Multimodal Large Language Models (MLLMs) have recently been proposed as a means to generate natural-language explanations for face recognition decisions. While such explanations facilitate human interpretability, their reliability on unconstrained face images remains underexplored. In this work, we systematically analyze MLLM-generated explanations for the unconstrained face verification task on the challenging IJB-S dataset, with a particular focus on extreme pose variation and surveillance imagery. Our results show that even when MLLMs produce correct verification decisions, the accompanying explanations frequently rely on non-verifiable or hallucinated facial attributes that are not supported by visual evidence. We further study the effect of incorporating information from traditional face recognition systems, viz., scores and decisions, alongside the input images. Although such information improves categorical verification performance, it does not consistently lead to faithful explanations. To evaluate the explanations beyond decision accuracy, we introduce a likelihood-ratio-based framework that measures the evidential strength of textual explanations. Our findings highlight fundamental limitations of current MLLMs for explainable face recognition and underscore the need for a principled evaluation of reliable and trustworthy explanations in biometric applications. Code is available at https://github.com/redwankarimsony/LR-MLLMFR-Explainability.

Research Starting Point

There is growing demand for explainable face recognition, especially in high-stakes security and forensic settings where a numerical similarity score alone is hard to audit or defend. Multimodal LLMs appear to offer a natural solution because they can turn a match decision into a human-readable explanation. The authors are motivated by a more uncomfortable question: if those explanations sound plausible but are visually unfaithful, they may create a false sense of transparency rather than genuine interpretability.

Method

The study evaluates explanation quality on the challenging IJB-S benchmark, where surveillance imagery and extreme pose differences make face comparison much harder than clean portrait matching.
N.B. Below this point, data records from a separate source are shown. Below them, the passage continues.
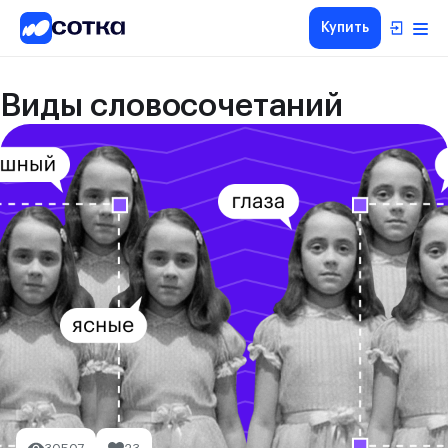
Купить
Виды словосочетаний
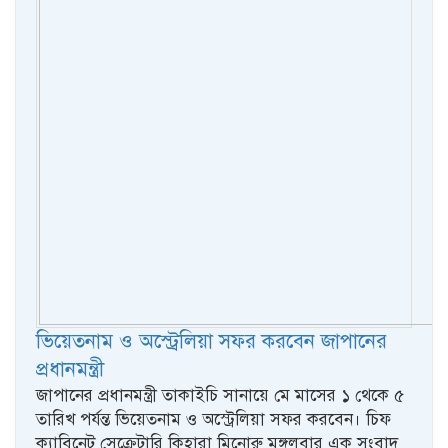
ভিয়েতনাম ও অস্ট্রেলিয়া সফর করবেন জাপানের
প্রধানমন্ত্রী
জাপানের প্রধানমন্ত্রী তাকাইচি সানায়ে মে মাসের ১ থেকে ৫
তারিখ পর্যন্ত ভিয়েতনাম ও অস্ট্রেলিয়া সফর করবেন। চিফ
ক্যাবিনেট সেক্রেটারি কিহারা মিনোরু মঙ্গলবার এক সংবাদ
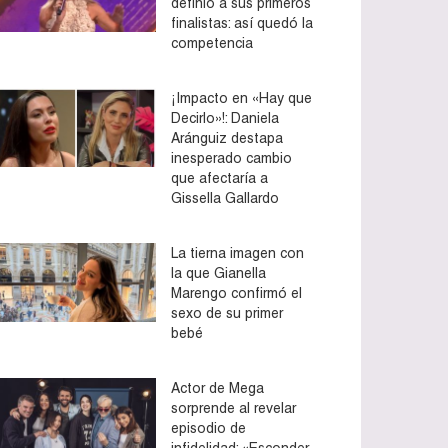
definió a sus primeros
finalistas: así quedó la
competencia
¡Impacto en «Hay que
Decirlo»!: Daniela
Aránguiz destapa
inesperado cambio
que afectaría a
Gissella Gallardo
La tierna imagen con
la que Gianella
Marengo confirmó el
sexo de su primer
bebé
Actor de Mega
sorprende al revelar
episodio de
infidelidad: «Esconder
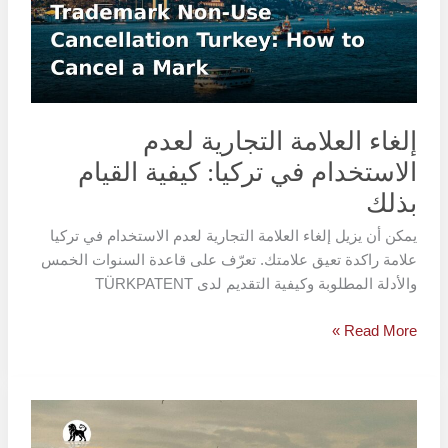
الاستخدام
في
تركيا:
كيفية
القيام
بذلك
إلغاء العلامة التجارية لعدم
الاستخدام في تركيا: كيفية القيام
بذلك
يمكن أن يزيل إلغاء العلامة التجارية لعدم الاستخدام في تركيا
علامة راكدة تعيق علامتك. تعرّف على قاعدة السنوات الخمس
والأدلة المطلوبة وكيفية التقديم لدى TÜRKPATENT
Read More »
العلامة
التجارية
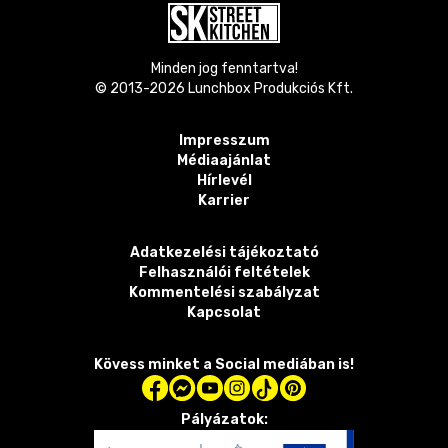
Minden jog fenntartva!
© 2013-
2026
Lunchbox Produkciós Kft.
Impresszum
Médiaajánlat
Hírlevél
Karrier
Adatkezelési tájékoztató
Felhasználói feltételek
Kommentelési szabályzat
Kapcsolat
Kövess minket a Social mediában is!
Pályázatok:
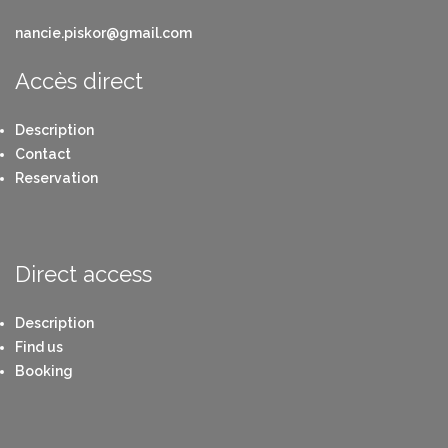
nancie.piskor@gmail.com
Accès direct
Description
Contact
Reservation
Direct access
Description
Find us
Booking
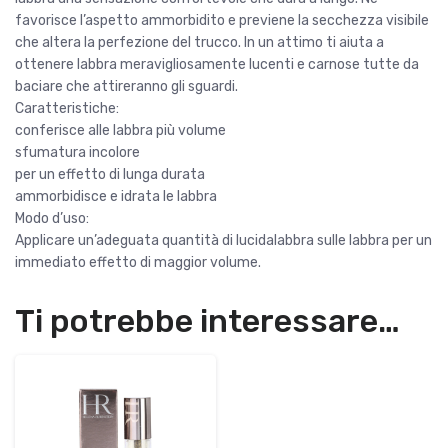
favorisce l’aspetto ammorbidito e previene la secchezza visibile
che altera la perfezione del trucco. In un attimo ti aiuta a
ottenere labbra meravigliosamente lucenti e carnose tutte da
baciare che attireranno gli sguardi.
Caratteristiche:
conferisce alle labbra più volume
sfumatura incolore
per un effetto di lunga durata
ammorbidisce e idrata le labbra
Modo d’uso:
Applicare un’adeguata quantità di lucidalabbra sulle labbra per un
immediato effetto di maggior volume.
Ti potrebbe interessare…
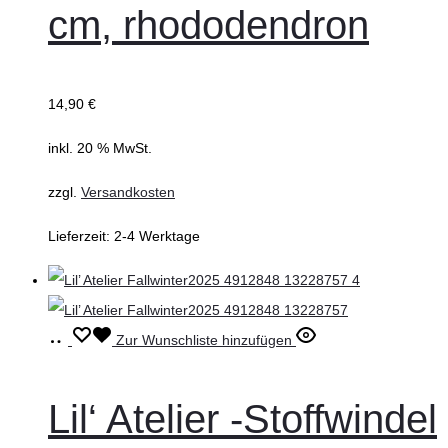
cm, rhododendron
14,90
€
inkl. 20 % MwSt.
zzgl.
Versandkosten
Lieferzeit:
2-4 Werktage
Ausführung
Dieses
Zur Wunschliste hinzufügen
wählen
Produkt
weist
Lil‘ Atelier -Stoffwindel
mehrere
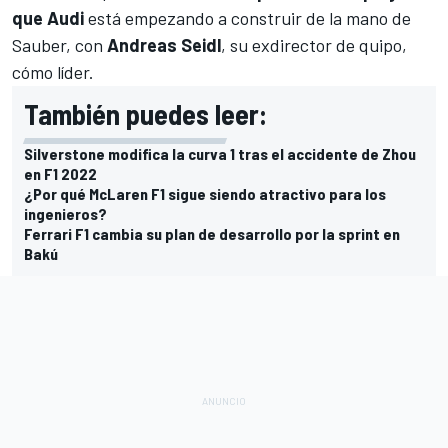
que Audi
está empezando a construir de la mano de
Sauber
, con
Andreas Seidl
, su exdirector de quipo,
cómo líder.
También puedes leer:
Silverstone modifica la curva 1 tras el accidente de Zhou
en F1 2022
¿Por qué McLaren F1 sigue siendo atractivo para los
ingenieros?
Ferrari F1 cambia su plan de desarrollo por la sprint en
Bakú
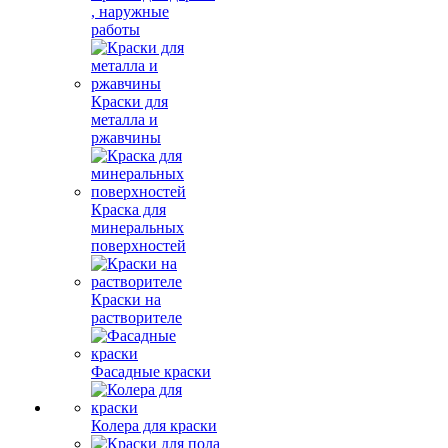
, наружные
работы
Краски для
металла и
ржавчины
Краска для
минеральных
поверхностей
Краски на
растворителе
Фасадные краски
Колера для краски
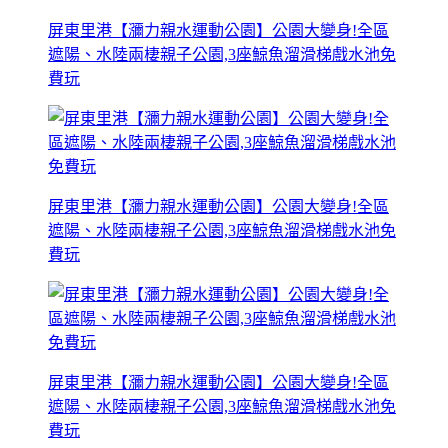
屏東里港【瀰力親水運動公園】公園大變身!全區
遮陽、水陸兩棲親子公園,3座鯨魚溜滑梯戲水池免
費玩
屏東里港【瀰力親水運動公園】公園大變身!全區
遮陽、水陸兩棲親子公園,3座鯨魚溜滑梯戲水池免
費玩
屏東里港【瀰力親水運動公園】公園大變身!全區
遮陽、水陸兩棲親子公園,3座鯨魚溜滑梯戲水池免
費玩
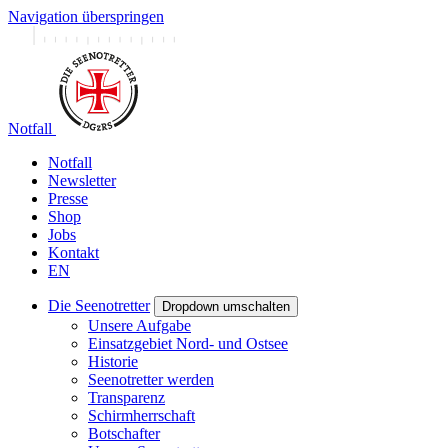
Navigation überspringen
Notfall
Notfall
Newsletter
Presse
Shop
Jobs
Kontakt
EN
Die Seenotretter
Dropdown umschalten
Unsere Aufgabe
Einsatzgebiet Nord- und Ostsee
Historie
Seenotretter werden
Transparenz
Schirmherrschaft
Botschafter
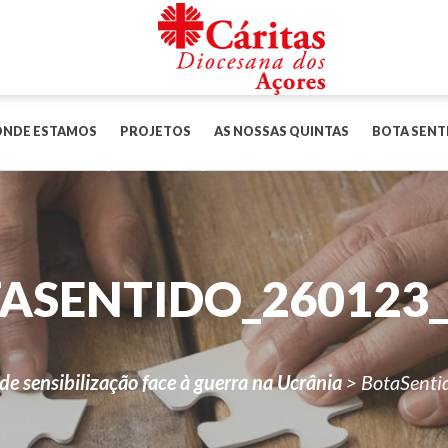
ONDE ESTAMOS
PROJETOS
AS NOSSAS QUINTAS
BOTA SENT
ASENTIDO_260123_
 de sensibilização face à guerra na Ucrânia
>
BotaSenti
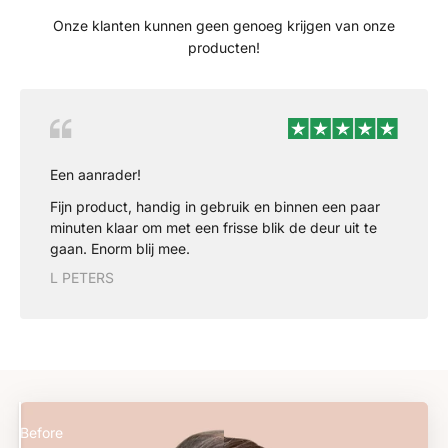
Onze klanten kunnen geen genoeg krijgen van onze
producten!
Een aanrader!
Fijn product, handig in gebruik en binnen een paar
minuten klaar om met een frisse blik de deur uit te
gaan. Enorm blij mee.
L PETERS
Before
After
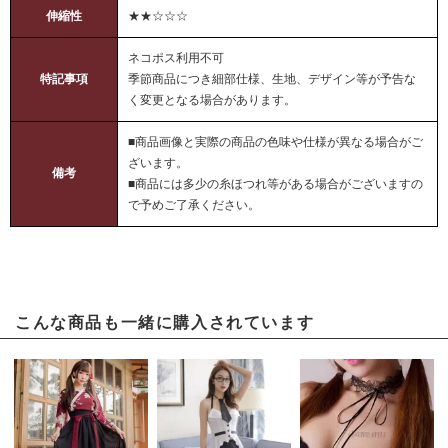
伸縮性
★★☆☆☆
ネコポス利用不可
特記事項
季節商品につき細部仕様、生地、デザイン等が予告な
く変更となる場合があります。
■商品画像と実際の商品の色味や仕様が異なる場合がご
ざいます。
備考
■商品には多少の糸ほつれ等がある場合がございますの
で予めご了承ください。
こんな商品も一緒に購入されています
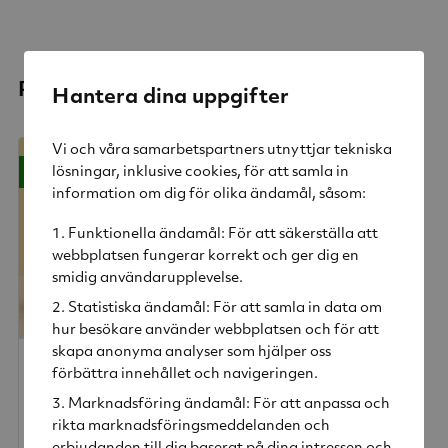
Relaterade produkter
Hantera dina uppgifter
Vi och våra samarbetspartners utnyttjar tekniska
-26%
lösningar, inklusive cookies, för att samla in
information om dig för olika ändamål, såsom:
Funktionella ändamål: För att säkerställa att
webbplatsen fungerar korrekt och ger dig en
smidig användarupplevelse.
Statistiska ändamål: För att samla in data om
hur besökare använder webbplatsen och för att
skapa anonyma analyser som hjälper oss
THERM-IT Termoskanna 0,9 L Svart
förbättra innehållet och navigeringen.
Rig-tig
Marknadsföring ändamål: För att anpassa och
rikta marknadsföringsmeddelanden och
439 kr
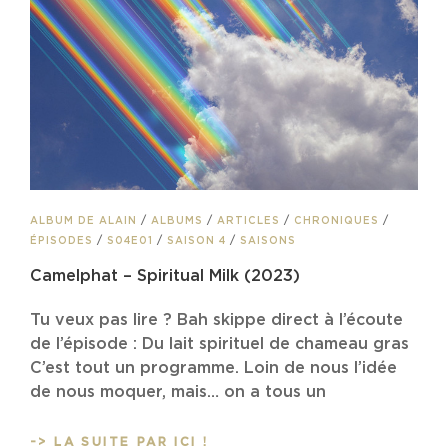
CAT
ALBUM DE ALAIN
/
ALBUMS
/
ARTICLES
/
CHRONIQUES
/
LINKS
ÉPISODES
/
S04E01
/
SAISON 4
/
SAISONS
Camelphat – Spiritual Milk (2023)
Tu veux pas lire ? Bah skippe direct à l’écoute
de l’épisode : Du lait spirituel de chameau gras
C’est tout un programme. Loin de nous l’idée
de nous moquer, mais… on a tous un
CAMELPHAT
-> LA SUITE PAR ICI !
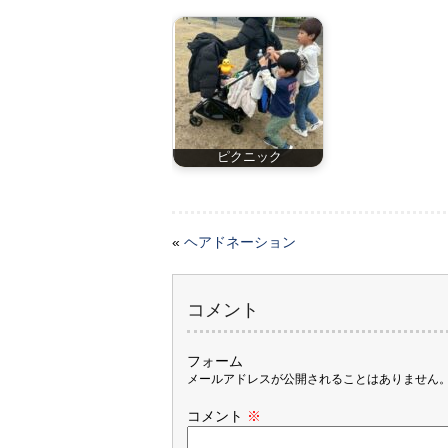
ピクニック
«
ヘアドネーション
コメント
フォーム
メールアドレスが公開されることはありません
コメント
※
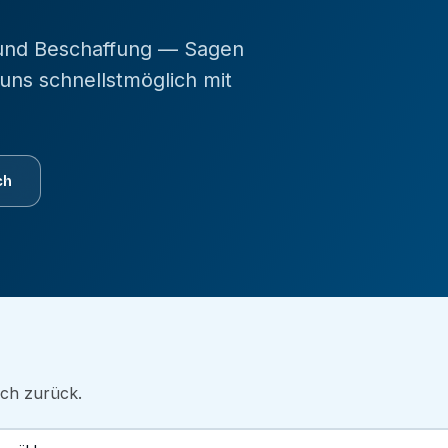
 und Beschaffung — Sagen
uns schnellstmöglich mit
ch
ich zurück.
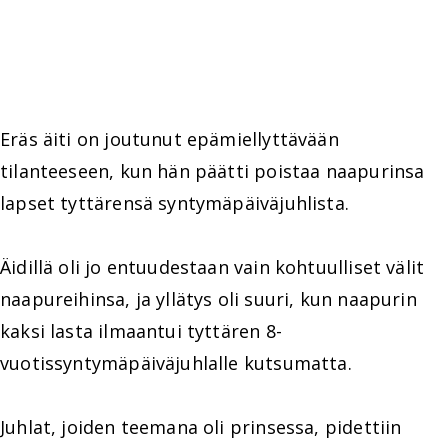
Eräs äiti on joutunut epämiellyttävään
tilanteeseen, kun hän päätti poistaa naapurinsa
lapset tyttärensä syntymäpäiväjuhlista.
Äidillä oli jo entuudestaan vain kohtuulliset välit
naapureihinsa, ja yllätys oli suuri, kun naapurin
kaksi lasta ilmaantui tyttären 8-
vuotissyntymäpäiväjuhlalle kutsumatta.
Juhlat, joiden teemana oli prinsessa, pidettiin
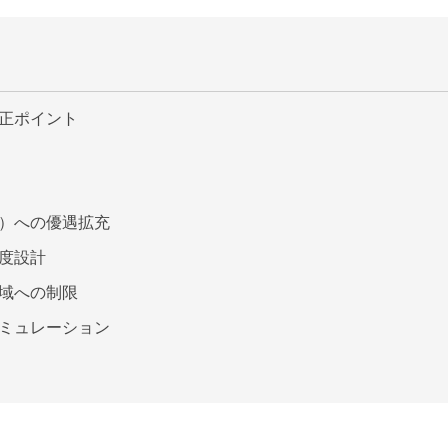
正ポイント
）への優遇拡充
度設計
域への制限
ミュレーション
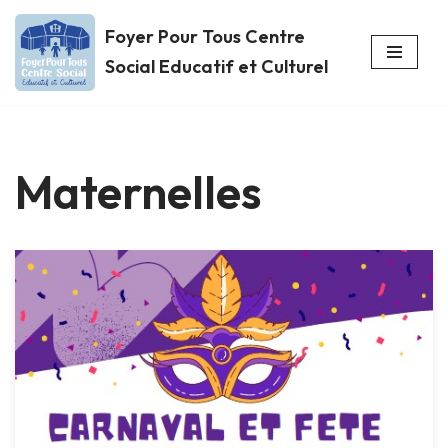
Foyer Pour Tous Centre
Aller
Social Educatif et Culturel
au
contenu
Maternelles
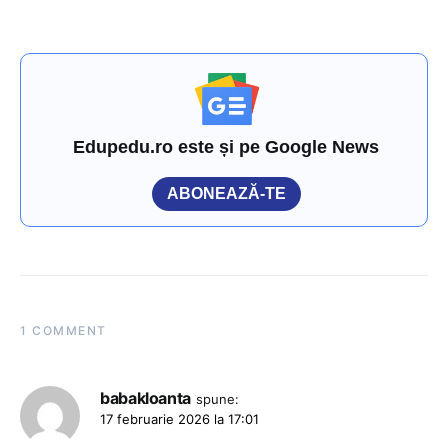
Edupedu.ro este și pe Google News
ABONEAZĂ-TE
1 COMMENT
babakloanta
spune:
17 februarie 2026 la 17:01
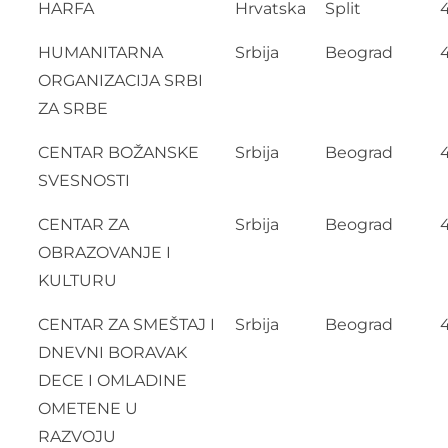
HARFA
Hrvatska
Split
HUMANITARNA
Srbija
Beograd
ORGANIZACIJA SRBI
ZA SRBE
CENTAR BOŽANSKE
Srbija
Beograd
SVESNOSTI
CENTAR ZA
Srbija
Beograd
OBRAZOVANJE I
KULTURU
CENTAR ZA SMEŠTAJ I
Srbija
Beograd
DNEVNI BORAVAK
DECE I OMLADINE
OMETENE U
RAZVOJU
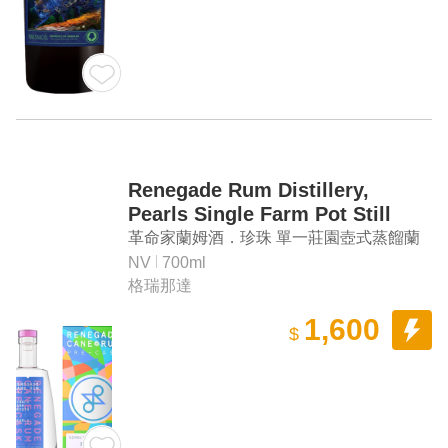
Renegade Rum Distillery,
Pearls Single Farm Pot Still
革命家蘭姆酒．珍珠 單一莊園壺式蒸餾蘭
姆酒
NV
700ml
格瑞那達
1,600
$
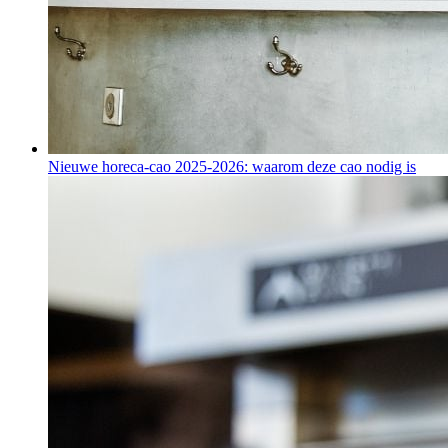
Nieuwe horeca-cao 2025-2026: waarom deze cao nodig is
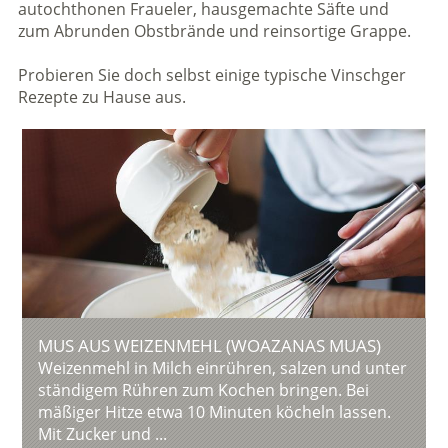
autochthonen Fraueler, hausgemachte Säfte und
zum Abrunden Obstbrände und reinsortige Grappe.
Probieren Sie doch selbst einige typische Vinschger
Rezepte zu Hause aus.
MUS AUS WEIZENMEHL (WOAZANAS MUAS)
Weizenmehl in Milch einrühren, salzen und unter
ständigem Rühren zum Kochen bringen. Bei
mäßiger Hitze etwa 10 Minuten köcheln lassen.
Mit Zucker und ...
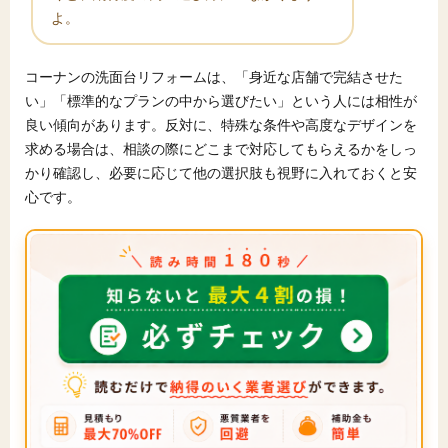
よ。
コーナンの洗面台リフォームは、「身近な店舗で完結させた
い」「標準的なプランの中から選びたい」という人には相性が
良い傾向があります。反対に、特殊な条件や高度なデザインを
求める場合は、相談の際にどこまで対応してもらえるかをしっ
かり確認し、必要に応じて他の選択肢も視野に入れておくと安
心です。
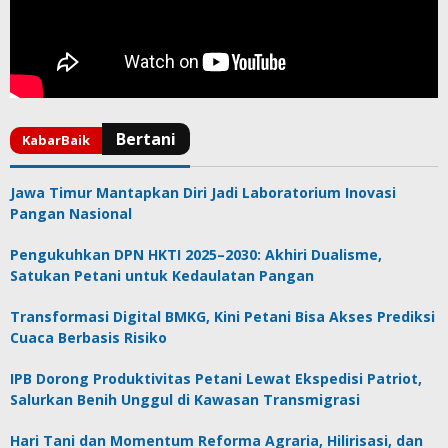
Jawa Timur Mantapkan Diri Jadi Laboratorium Inovasi
Pangan Nasional
Pengukuhkan DPN HKTI 2025–2030: Akhiri Dualisme,
Satukan Petani untuk Kedaulatan Pangan
Transformasi Digital BMKG, Kini Petani Bisa Akses Prediksi
Cuaca Berbasis Risiko
IPB Dorong Produktivitas Petani Lewat Ekspedisi Patriot,
Salurkan Benih Unggul di Kawasan Transmigrasi
Hari Tani dan Momentum Reforma Agraria, Hilirisasi, dan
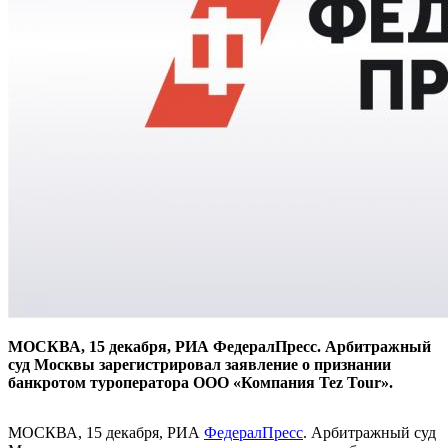
МОСКВА, 15 декабря, РИА ФедералПресс. Арбитражный
суд Москвы зарегистрировал заявление о признании
банкротом туроператора ООО «Компания Tez Tour».
МОСКВА, 15 декабря, РИА
ФедералПресс
. Арбитражный суд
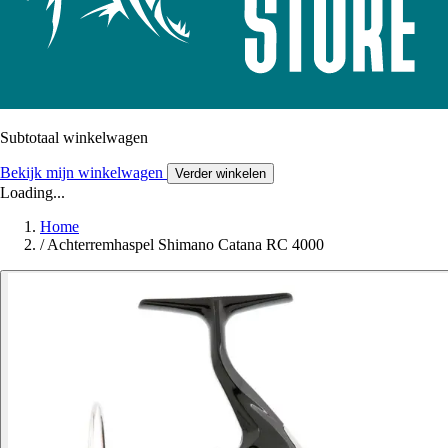
Subtotaal winkelwagen
Bekijk mijn winkelwagen
Verder winkelen
Loading...
Home
/
Achterremhaspel Shimano Catana RC 4000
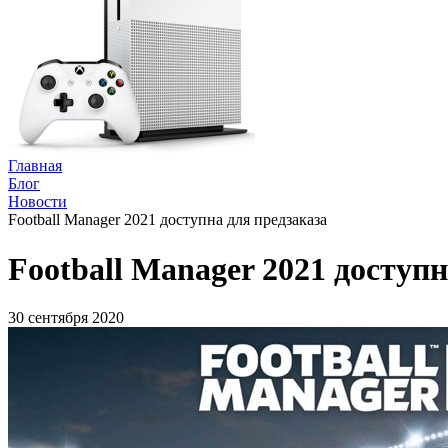
Главная
Блог
Новости
Football Manager 2021 доступна для предзаказа
Football Manager 2021 доступн
30 сентября 2020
The authors test multiple prompting regimes, including setups that provide legacy matcher scores and decisions, then measure not only whether the model outputs the right verdict but also whether its explanation carries evidential value. To do that, they introduce a likelihood-ratio-based evaluation framework that maps explanation embeddings into a more principled reliability score.

Paper Summary

The paper delivers a clear warning for anyone building explainable biometrics: a correct decision does not imply a trustworthy explanation. Even when MLLMs classify the pair correctly, they often mention facial details that are unverifiable, exaggerated, or simply hallucinated. The practical lesson is that explainability layers for face recognition need their own evaluation pipeline, because polished language can otherwise hide weak forensic grounding.